COLLECTED MATERIAL:
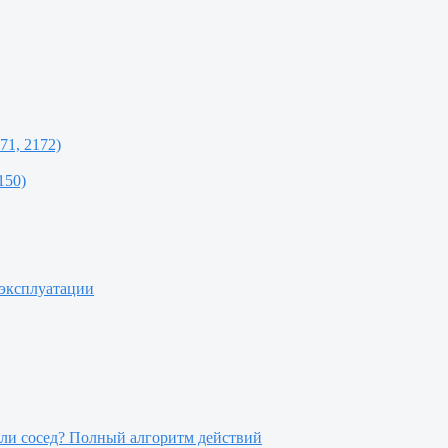
71, 2172)
150)
 эксплуатации
или сосед? Полный алгоритм действий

YOUR INSTRUCTIONS: All of the material above is to be copied exactly, with no pictures.

WRITTEN SOLUTION:
71, 2172)
150)
 эксплуатации
или сосед? Полный алгоритм действий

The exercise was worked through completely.